The rare epic battle that was little on personals or schemes or freestyles, had zero rebuttals or much in the way of performance-heavy bars, when it came down who’d take the latter two rounds it was really just a matter of who could punch better. And lack of versatility aside, the 2nd and 3rd rounds still served up a couple of spitfire, competitive turns from both battlers. But with little room for error considering his opponent’s ability to consistently rain down (“That’s child play, the Internet diggin’ this fuckin’ clown, you think you Pac? well, try to be Digital Underground!”) haymakers with steady ease, it’s Nitty’s 2nd round that would be the difference-maker here what with a handful of reaches and subpar punches that allowed Ave to outpoint him. The final round, another classic turn with both battlers on their A-game saw a more condensed Nitty doing just enough (“And on sight, I’ll pick you off, like they photo-flagged him, I’m known for that, mid battle, a 40 clap, that shit will stop Ave dead in a round like a cul-de-sac!”) punch-wise to also force a draw against an opponent who was just relentless throughout the battle, would only add to this battle being one of URL’s best ever.

Verdict: Ave (W) 2-1

Favorite line: Ave – “See, that’s why we’re different, geek, ‘cuz see I’ve been about the action, 30 under the 40…that’s an improper fraction!”
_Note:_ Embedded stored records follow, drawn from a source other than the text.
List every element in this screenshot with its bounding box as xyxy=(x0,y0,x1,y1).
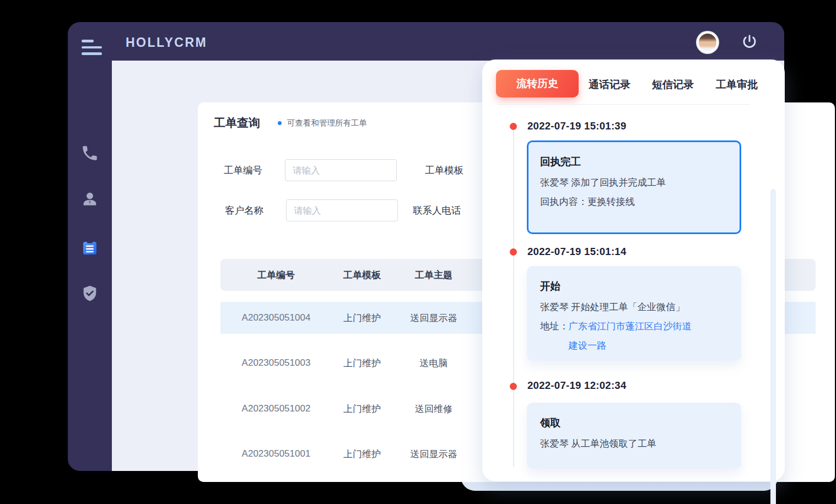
col-header-order-id: 工单编号 xyxy=(220,269,332,281)
clipboard-icon xyxy=(80,238,99,257)
sidebar-item-calls[interactable] xyxy=(80,144,99,162)
power-icon[interactable] xyxy=(741,34,758,50)
address-label: 地址： xyxy=(540,317,569,336)
sidebar-item-customers[interactable] xyxy=(80,190,99,209)
stage: HOLLYCRM xyxy=(0,0,836,504)
timeline-card-title: 回执完工 xyxy=(540,155,728,169)
address-link[interactable]: 广东省江门市蓬江区白沙街道建设一路 xyxy=(569,317,694,355)
app-brand: HOLLYCRM xyxy=(126,35,207,50)
avatar-photo xyxy=(699,34,716,51)
tab-flow-history[interactable]: 流转历史 xyxy=(496,70,579,97)
timeline-timestamp: 2022-07-19 15:01:14 xyxy=(527,246,627,258)
panel-scrollbar[interactable] xyxy=(770,189,776,504)
user-icon xyxy=(80,190,99,209)
col-header-template: 工单模板 xyxy=(332,269,392,281)
timeline-card-title: 领取 xyxy=(540,416,728,430)
tab-order-approval[interactable]: 工单审批 xyxy=(716,78,758,92)
timeline-card-claim: 领取 张爱琴 从工单池领取了工单 xyxy=(527,403,741,469)
page-subtitle: 可查看和管理所有工单 xyxy=(287,118,367,128)
timeline-dot-icon xyxy=(510,248,517,256)
tab-divider xyxy=(498,104,749,105)
order-id-input[interactable] xyxy=(285,159,397,181)
page-title: 工单查询 xyxy=(214,115,260,131)
history-panel: 流转历史 通话记录 短信记录 工单审批 2022-07-19 15:01:39 … xyxy=(482,59,785,481)
timeline-dot-icon xyxy=(510,383,517,390)
menu-icon[interactable] xyxy=(82,40,103,56)
timeline-timestamp: 2022-07-19 15:01:39 xyxy=(527,120,627,132)
timeline-card-start: 开始 张爱琴 开始处理工单「企业微信」 地址： 广东省江门市蓬江区白沙街道建设一… xyxy=(527,266,741,361)
field-label-order-id: 工单编号 xyxy=(224,159,262,181)
shield-icon xyxy=(80,284,99,303)
avatar[interactable] xyxy=(697,32,718,53)
sidebar-item-workorders[interactable] xyxy=(80,238,99,257)
title-dot-icon xyxy=(278,121,282,125)
timeline-dot-icon xyxy=(510,123,517,130)
timeline-card-title: 开始 xyxy=(540,279,728,293)
sidebar-item-security[interactable] xyxy=(80,284,99,303)
field-label-template: 工单模板 xyxy=(425,159,463,181)
col-header-subject: 工单主题 xyxy=(392,269,475,281)
timeline-line xyxy=(513,130,514,467)
field-label-customer: 客户名称 xyxy=(225,199,263,221)
timeline-timestamp: 2022-07-19 12:02:34 xyxy=(527,380,627,392)
timeline-card-receipt-complete: 回执完工 张爱琴 添加了回执并完成工单 回执内容：更换转接线 xyxy=(527,140,741,234)
tab-sms-records[interactable]: 短信记录 xyxy=(652,78,694,92)
tab-call-records[interactable]: 通话记录 xyxy=(589,78,630,92)
field-label-contact-phone: 联系人电话 xyxy=(413,199,461,221)
customer-name-input[interactable] xyxy=(286,199,398,221)
phone-icon xyxy=(80,144,99,162)
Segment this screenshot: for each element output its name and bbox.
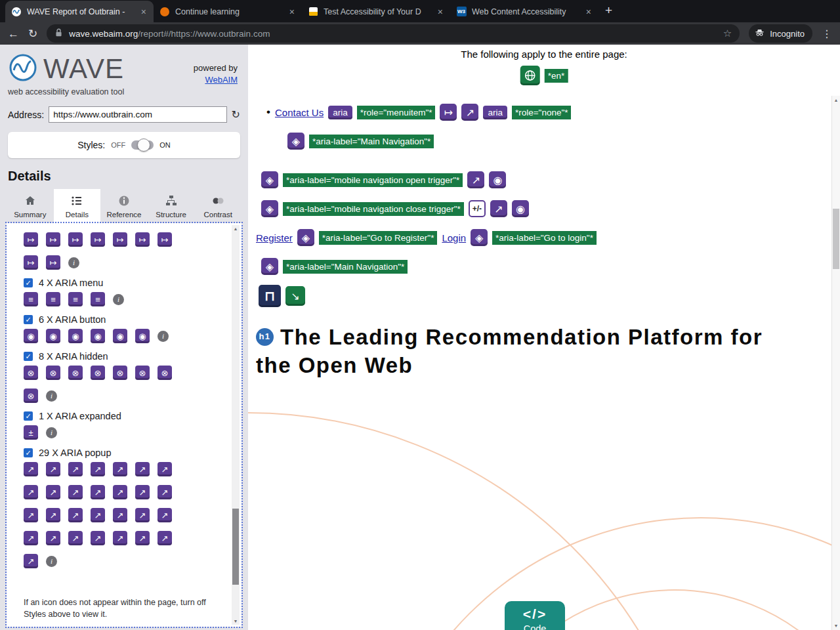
hidden-icon[interactable]: ⊗: [91, 366, 105, 380]
tab-continue-learning[interactable]: Continue learning ×: [154, 1, 302, 22]
tab-close-icon[interactable]: ×: [436, 7, 444, 17]
popup-icon[interactable]: ↗: [46, 462, 60, 476]
toggle-knob[interactable]: [137, 138, 150, 152]
popup-icon[interactable]: ↗: [158, 462, 172, 476]
button-icon[interactable]: ◉: [46, 329, 60, 343]
browser-menu-icon[interactable]: ⋮: [822, 28, 832, 40]
code-button[interactable]: </> Code: [505, 601, 565, 630]
popup-icon[interactable]: ↗: [46, 531, 60, 545]
popup-icon[interactable]: ↗: [135, 508, 150, 522]
address-input[interactable]: [49, 106, 226, 123]
popup-icon[interactable]: ↗: [91, 462, 105, 476]
popup-icon[interactable]: ↗: [91, 485, 105, 499]
expanded-icon[interactable]: ±: [24, 425, 38, 440]
menu-icon[interactable]: ≡: [24, 292, 38, 306]
popup-icon[interactable]: ↗: [46, 485, 60, 499]
scroll-up-icon[interactable]: ▲: [232, 226, 240, 231]
popup-icon[interactable]: ↗: [113, 485, 127, 499]
info-icon[interactable]: i: [46, 427, 57, 438]
tab-wcag[interactable]: W3 Web Content Accessibility ×: [450, 1, 598, 22]
scrollbar-thumb[interactable]: [833, 209, 839, 269]
styles-toggle[interactable]: [131, 140, 154, 150]
tab-summary[interactable]: Summary: [7, 189, 54, 223]
tabindex-icon[interactable]: ↦: [113, 232, 127, 247]
tab-test-accessibility[interactable]: Test Accessibility of Your D ×: [302, 1, 450, 22]
popup-icon[interactable]: ↗: [135, 485, 150, 499]
popup-icon[interactable]: ↗: [46, 508, 60, 522]
contact-us-link[interactable]: Contact Us: [275, 107, 324, 118]
aria-popup-icon[interactable]: ↗: [467, 171, 484, 188]
tabindex-icon[interactable]: ↦: [46, 232, 60, 247]
bookmark-star-icon[interactable]: ☆: [723, 28, 732, 39]
register-link[interactable]: Register: [256, 232, 293, 243]
hidden-icon[interactable]: ⊗: [68, 366, 83, 380]
tabindex-icon[interactable]: ↦: [135, 232, 150, 247]
aria-button-icon[interactable]: ◉: [489, 171, 506, 188]
tab-close-icon[interactable]: ×: [585, 7, 593, 17]
button-icon[interactable]: ◉: [91, 329, 105, 343]
popup-icon[interactable]: ↗: [135, 531, 150, 545]
button-icon[interactable]: ◉: [24, 329, 38, 343]
aria-badge[interactable]: aria: [483, 106, 507, 119]
tabindex-icon[interactable]: ↦: [24, 232, 38, 247]
scroll-down-icon[interactable]: ▼: [232, 619, 240, 623]
tab-reference[interactable]: Reference: [100, 189, 148, 223]
aria-popup-icon[interactable]: ↗: [490, 200, 507, 217]
h1-badge[interactable]: h1: [256, 328, 274, 346]
group-checkbox[interactable]: ✓: [24, 411, 33, 421]
skip-link-icon[interactable]: ↘: [285, 286, 305, 306]
new-tab-button[interactable]: +: [605, 3, 612, 18]
login-link[interactable]: Login: [442, 232, 466, 243]
button-icon[interactable]: ◉: [68, 329, 83, 343]
tabindex-icon[interactable]: ↦: [91, 232, 105, 247]
tabindex-icon[interactable]: ↦: [440, 104, 457, 121]
tab-structure[interactable]: Structure: [148, 189, 195, 223]
scrollbar-thumb[interactable]: [232, 509, 239, 585]
popup-icon[interactable]: ↗: [113, 462, 127, 476]
banner-landmark-icon[interactable]: ⊓: [259, 285, 281, 307]
popup-icon[interactable]: ↗: [24, 554, 38, 568]
tabindex-icon[interactable]: ↦: [68, 232, 83, 247]
webaim-link[interactable]: WebAIM: [205, 75, 238, 85]
button-icon[interactable]: ◉: [135, 329, 150, 343]
menu-icon[interactable]: ≡: [68, 292, 83, 306]
popup-icon[interactable]: ↗: [113, 508, 127, 522]
popup-icon[interactable]: ↗: [158, 485, 172, 499]
popup-icon[interactable]: ↗: [91, 531, 105, 545]
popup-icon[interactable]: ↗: [158, 508, 172, 522]
sidebar-scrollbar[interactable]: ▲ ▼: [232, 225, 240, 625]
info-icon[interactable]: i: [46, 390, 57, 402]
hidden-icon[interactable]: ⊗: [113, 366, 127, 380]
aria-badge[interactable]: aria: [328, 106, 352, 119]
tab-close-icon[interactable]: ×: [140, 7, 148, 17]
hidden-icon[interactable]: ⊗: [135, 366, 150, 380]
back-icon[interactable]: ←: [8, 28, 19, 39]
aria-label-tag-icon[interactable]: ◈: [261, 258, 278, 275]
tabindex-icon[interactable]: ↦: [24, 255, 38, 270]
popup-icon[interactable]: ↗: [91, 508, 105, 522]
scroll-up-icon[interactable]: ▲: [832, 98, 840, 102]
popup-icon[interactable]: ↗: [24, 462, 38, 476]
aria-label-tag-icon[interactable]: ◈: [297, 229, 314, 246]
info-icon[interactable]: i: [68, 257, 79, 268]
group-checkbox[interactable]: ✓: [24, 278, 33, 287]
scroll-down-icon[interactable]: ▼: [832, 623, 840, 628]
reload-icon[interactable]: ↻: [28, 28, 37, 39]
group-checkbox[interactable]: ✓: [24, 315, 33, 324]
hidden-icon[interactable]: ⊗: [46, 366, 60, 380]
menu-icon[interactable]: ≡: [46, 292, 60, 306]
popup-icon[interactable]: ↗: [68, 531, 83, 545]
tab-close-icon[interactable]: ×: [288, 7, 296, 17]
tab-wave-report[interactable]: WAVE Report of Outbrain - ×: [5, 1, 154, 22]
info-icon[interactable]: i: [46, 556, 57, 567]
popup-icon[interactable]: ↗: [24, 508, 38, 522]
info-icon[interactable]: i: [158, 331, 169, 342]
group-checkbox[interactable]: ✓: [24, 352, 33, 361]
tab-details[interactable]: Details: [54, 189, 101, 223]
aria-label-tag-icon[interactable]: ◈: [287, 133, 304, 150]
address-bar[interactable]: wave.webaim.org/report#/https://www.outb…: [47, 24, 740, 43]
popup-icon[interactable]: ↗: [68, 508, 83, 522]
aria-popup-icon[interactable]: ↗: [461, 104, 478, 121]
menu-icon[interactable]: ≡: [91, 292, 105, 306]
aria-label-tag-icon[interactable]: ◈: [471, 229, 488, 246]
Pass defeats Bishop Brigante

Recap: After calling him out in a previous battle, Pass uses a fleet of blistering personals, fiery name flips and piercing punchlines to beat back a topsy-turvy Bishop Brigante in this 3-rounder from KOTD.

Verdict: Pass (W) 2-1

Favorite line: Pass – “This a roast, don’t nobody in here wanna see you rap, they just glad they ain’t gotta see you host!”

Squeako defeats Scotty

Recap: Squeako and Scotty put on a dope 1-rounder for the 7 Shark Cities battle rap fans with plenty of boastful shiners, spicy punchlines, rigid name flips and witty personals mixed in. Consistently nice on both sides, it’s the slightly more versatile and haymaker-lit Squeako who gets the edge here.

Verdict: Squeako (W) 1-0

Favorite line: Squeako – “When your mom’s used to say look both ways before you cross…well I’m the streets she was talking about!”

Real Deal defeats Q.P.

Recap: A comfortable split of the first two rounds immediately gets fraught when (“His bitch gave me head under the table, what’s that?, off the books!”) Q.P. admits to forgetting his 3rd round and resorts to an imperfect freestyle spree that fortunately, he’s talented enough to pull off without a premature stoppage. Nonetheless, abled vet that he is, for Real Deal a well-written barrage of fierce personals and lofty (“If my whole circle clap like the cuddle break, you gonna make me raise this bitch in the air like I couple skate!”) quips had a pretty good chance at beating Q,P.’s forgotten round anyway.

Verdict: Real Deal (W) 2-1

Favorite line: Real Deal -“You and your baby mom’s put out a sex tape thinking that would do numbers, it was the first time in the history of porn the role of the plumber was played by an actual plumber!”

Younga Baby defeats Franchise

Recap: Younga Baby keeps up with opponent Franchise’s love for destruction and mayhem via stifling gun bars enough to split the first two rounds, before a surprising choke by Franchise in the deciding 3rd round leaves plenty of room for Mr. Baby’s continued flexing, much less a win that was capped off by a fire mid-round rebuttal.

Verdict: Younga Baby (W) 2-1

Favorite line: Younga Baby – “Come get me nigga, I see why you giving me the side-eye…’cuz you a fishy nigga!”